Like JavaScript, WebAssembly is a programming language that can be run in a browser, but it is more equivalent to assembly language. wasm files consist of binary bytecode (which can also be converted to an assembly-language-like text format for viewing) and can be generated from C/C++, Rust, and other compiled and executed programming languages. Of course, WebAssembly is also cross-platform, and compiled wasm files can be run in browsers on different platforms.

The best feature of WebAssembly is its high performance compared to interpreted JS, and even the ability to port projects written in other languages to run in the browser by compiling to wasm. Almost everyone with a computer-related education has learned C. Writing a simple wasm module in C to improve the performance of your front-end code is not a high barrier and it’s fun.

Start by running a simple module

To compile C/C++ code into wasm modules, we need to prepare the Emscripten environment.

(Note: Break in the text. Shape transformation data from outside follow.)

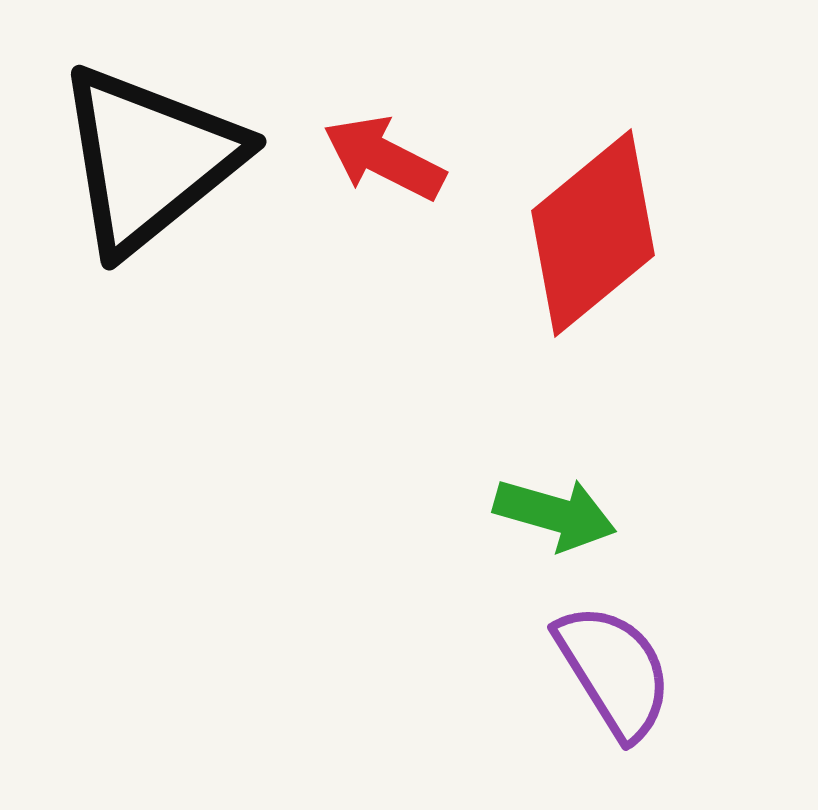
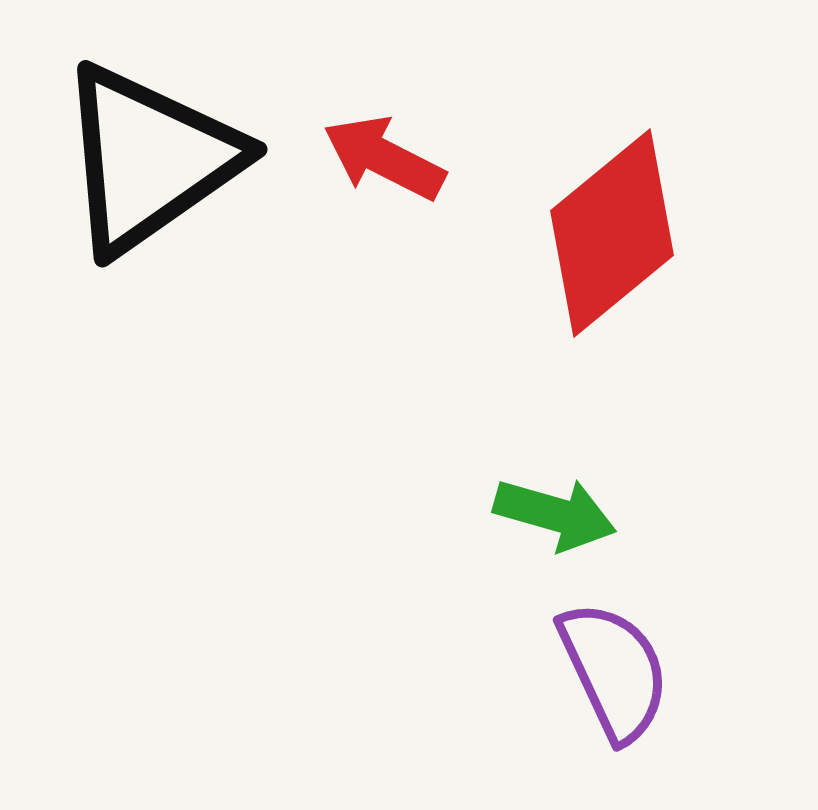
black triangle: rotated 4 degrees clockwise
red diamond: moved 19 px right
purple semicircle: rotated 7 degrees clockwise
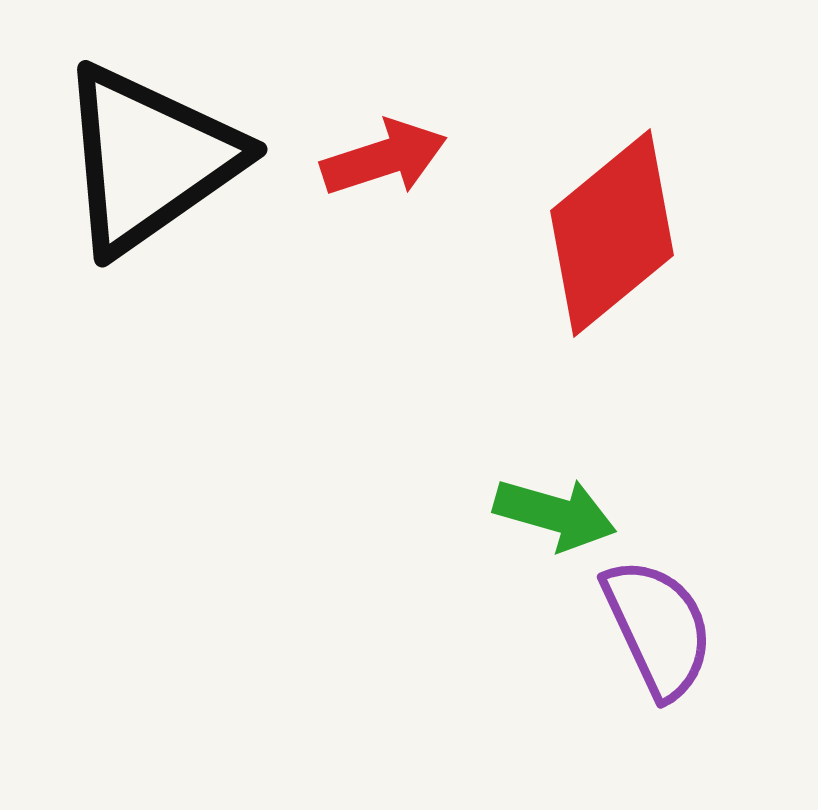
red arrow: rotated 135 degrees clockwise
purple semicircle: moved 44 px right, 43 px up
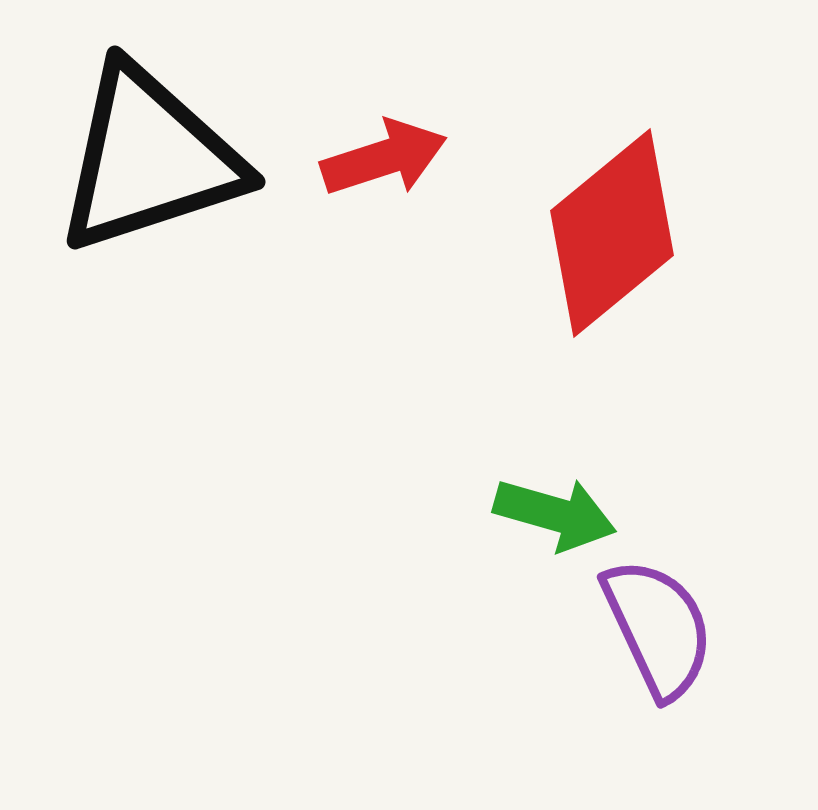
black triangle: rotated 17 degrees clockwise
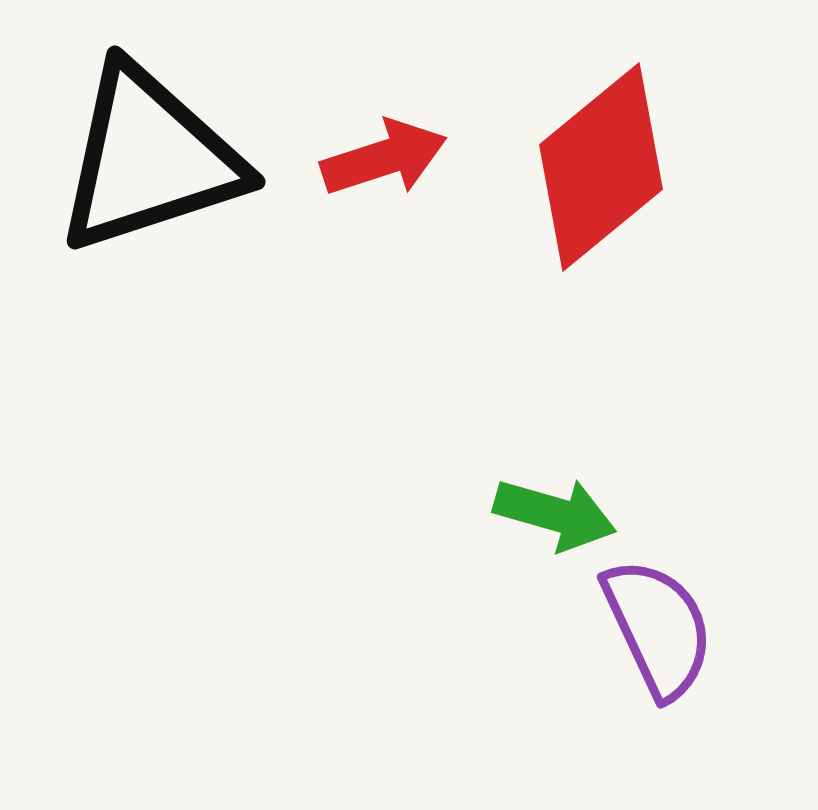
red diamond: moved 11 px left, 66 px up
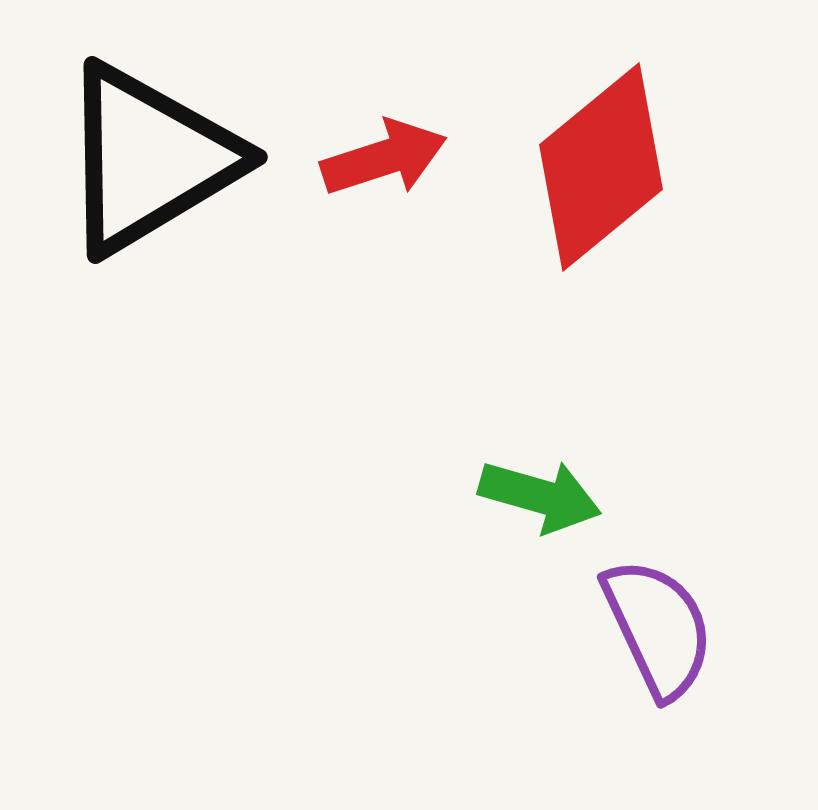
black triangle: rotated 13 degrees counterclockwise
green arrow: moved 15 px left, 18 px up
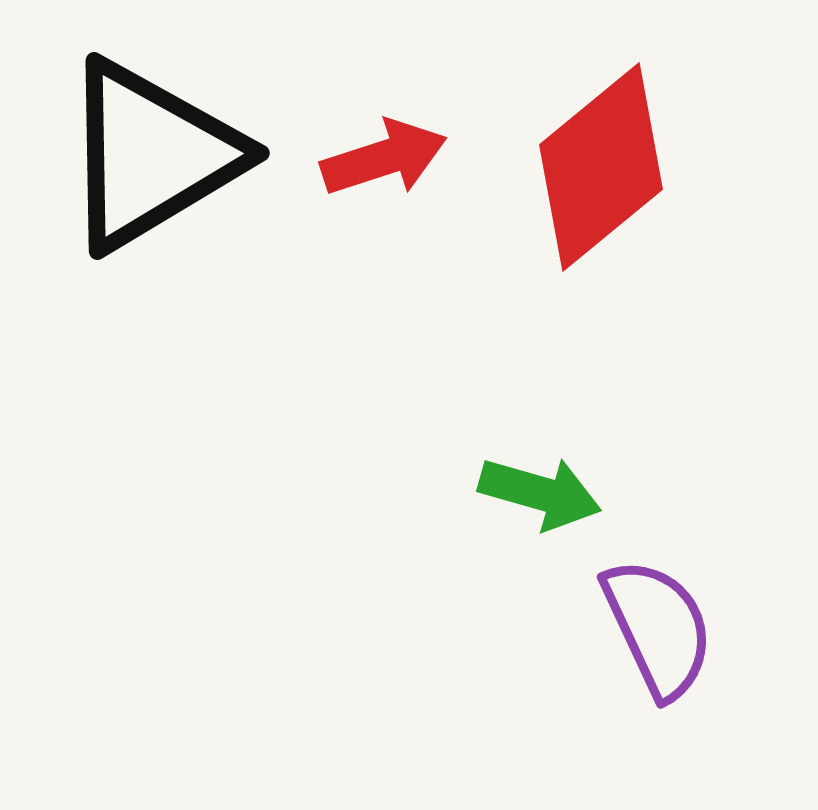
black triangle: moved 2 px right, 4 px up
green arrow: moved 3 px up
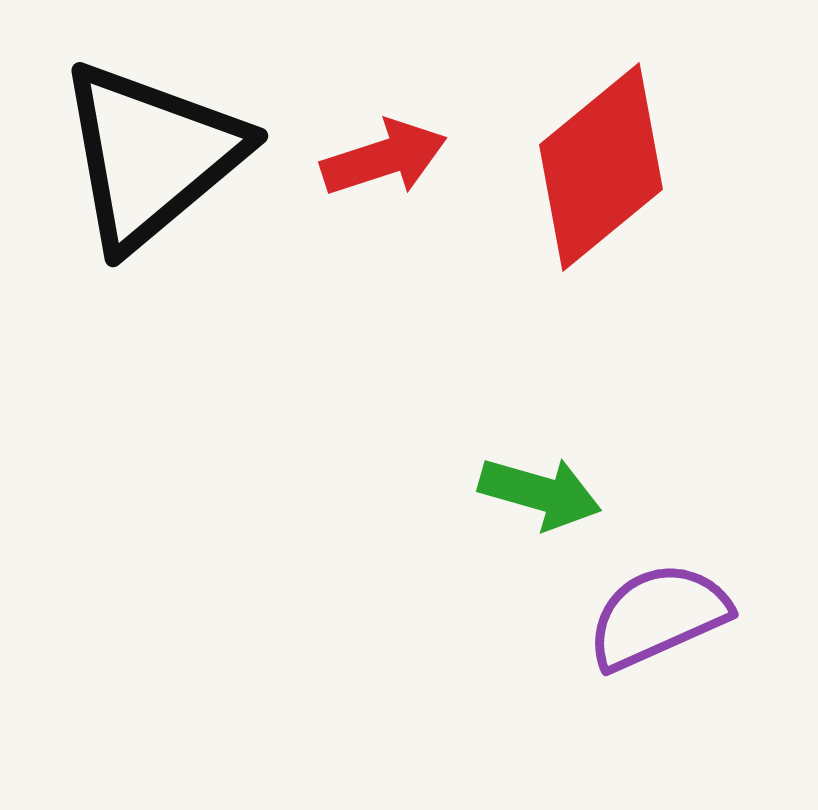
black triangle: rotated 9 degrees counterclockwise
purple semicircle: moved 12 px up; rotated 89 degrees counterclockwise
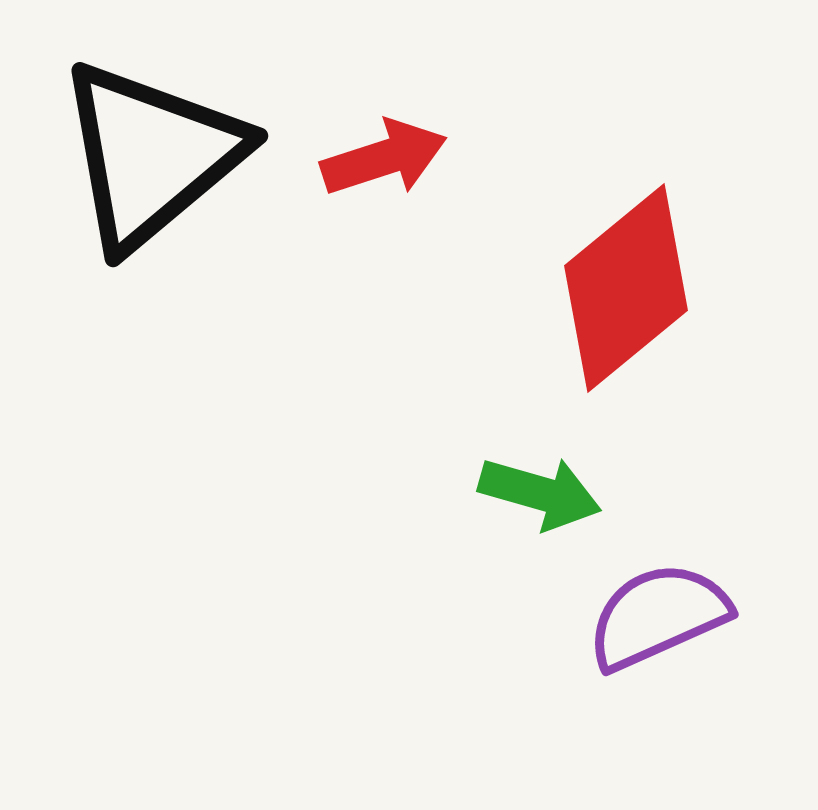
red diamond: moved 25 px right, 121 px down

Even Windows users can install it directly from inside WSL.

1
2
3
4
5
6
7
8
git clone https://github.com/emscripten-core/emsdk.git
cd emsdk
git pull
./emsdk install latest
./emsdk activate latest
# You will have to execute the following line every time you open the shell
# If you don't want to do it manually every time, you can write it in .bashrc
source ./emsdk_env.sh

The WebAssembly runtime environment itself can only perform computational tasks, and when loading the wasm module it needs to import an object containing JS functions, memory areas, and other properties. Emscripten is not only for compiling C/C++ code to generate wasm, but also for generating a bunch of JS “glue code” to connect the browser to the WebAssembly runtime environment, to implement those standard libraries of C/C++, and to handle memory allocation, input and output, etc.

The tutorial on MDN gives an example of compiling a wasm file from Hello world with the corresponding glue code and HTML file. However, the glue code is much bigger than the wasm file itself …… which is not good if the module is simple. The good thing is that Emscripten supports the compilation option -s SIDE_MODULE=1 to make the compiled wasm file as a separate dynamic library, so you don’t need that bunch of glue code, but you need to interact with the JS part yourself. The various standard library functions used need to be implemented in C/C++ (memset, memcpy and strlen can be directly copied from Emscripten’s implementation), or imported into the wasm module after being implemented in JS by manipulating memory areas.

According to Emscripten, SIDE_MODULE can be set to 1 or 2, the difference is that the former will export all functions in the C/C++ code, the latter will trim out the unused code, then you need to #include <emscripten/emscripten.h> and manually prefix the functions to be exported with EMSCRIPTEN_KEEPALIVE.

Start with a simple module that calculates the multiplication of two numbers. Since this is just a library, the main function is not needed and even if it is written it will not be executed automatically when loaded.

1
2
3
4
EMSCRIPTEN_KEEPALIVE
int multiply(int a, int b) {
    return a * b;
}

Compile, -O3 means use the highest speed compilation optimization.

1
emcc multiply.c -O3 -s SIDE_MODULE=1 -o multiply.wasm

You can also use -Oz to indicate a compilation optimization that makes the compiled file size smaller, but of course it will run much slower.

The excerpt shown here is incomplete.